Free and Open-Source Mathematics Textbooks - vo2maxer
http://dcernst.github.io/resources/free-and-open-source-textbooks/
======
westurner
This is a good list of books. Unfortunately many of the links are broken?
Probably just my luck, but the first few "with Sage" books I excitedly
selected unfortunately 404'd.

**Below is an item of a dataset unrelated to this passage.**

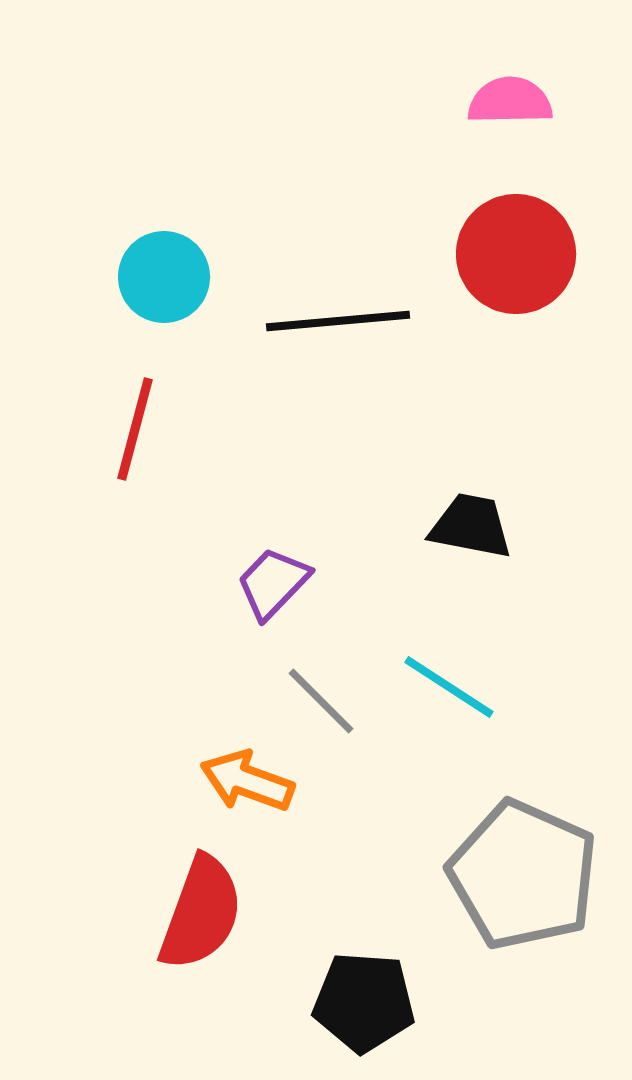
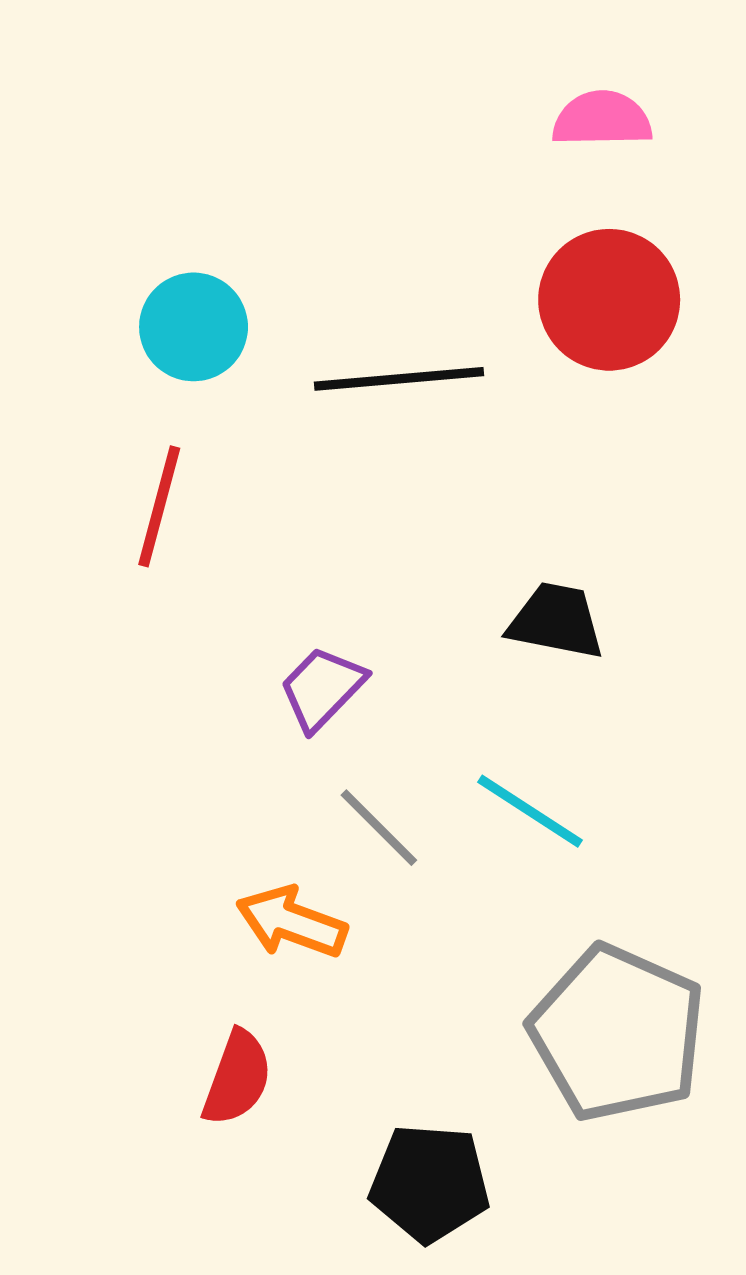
red semicircle: (201, 913) -> (237, 1078), size x0.7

I'll send an email.

> _Moreover, the American Institute of Mathematics maintains a list of
> approved open-source textbooks.[https://aimath.org/textbooks/approved-
> textbooks/](https://aimath.org/textbooks/approved-textbooks/) _

I also like the (free) Green Tea Press books: Think Stats, Think Bayes, Think
DSP, Think Complexity, Modeling and Simulation in Python, Think Python 2e: How
To Think Like a Computer Scientist
[https://greenteapress.com/wp/](https://greenteapress.com/wp/)

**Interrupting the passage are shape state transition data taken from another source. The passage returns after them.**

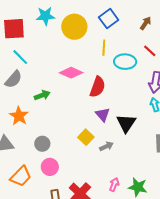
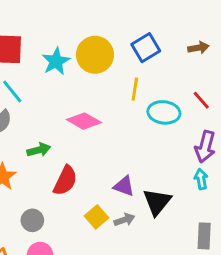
cyan star: (45, 16) -> (56, 61), moved, turned -30
brown arrow: (146, 23) -> (198, 48), moved, turned 40
red semicircle: (98, 87) -> (65, 181), moved
purple triangle: (103, 115) -> (124, 186), turned -35
gray arrow: (106, 146) -> (124, 220), moved

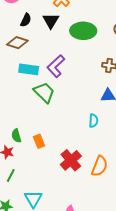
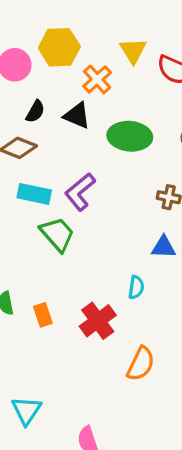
black triangle: (51, 21) -> (77, 115), turned -42
red cross: (71, 160) -> (98, 321), moved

And IDK how many times I've recommended the book for the OCW "Mathematics for
Computer Science" course: [https://ocw.mit.edu/courses/electrical-engineering-
and-compu...](https://ocw.mit.edu/courses/electrical-engineering-and-computer-
science/6-042j-mathematics-for-computer-science-spring-2015/)

There may be a newer edition than the 2017 version of the book:
[https://courses.csail.mit.edu/6.042/spring17/mcs.pdf](https://courses.csail.mit.edu/6.042/spring17/mcs.pdf)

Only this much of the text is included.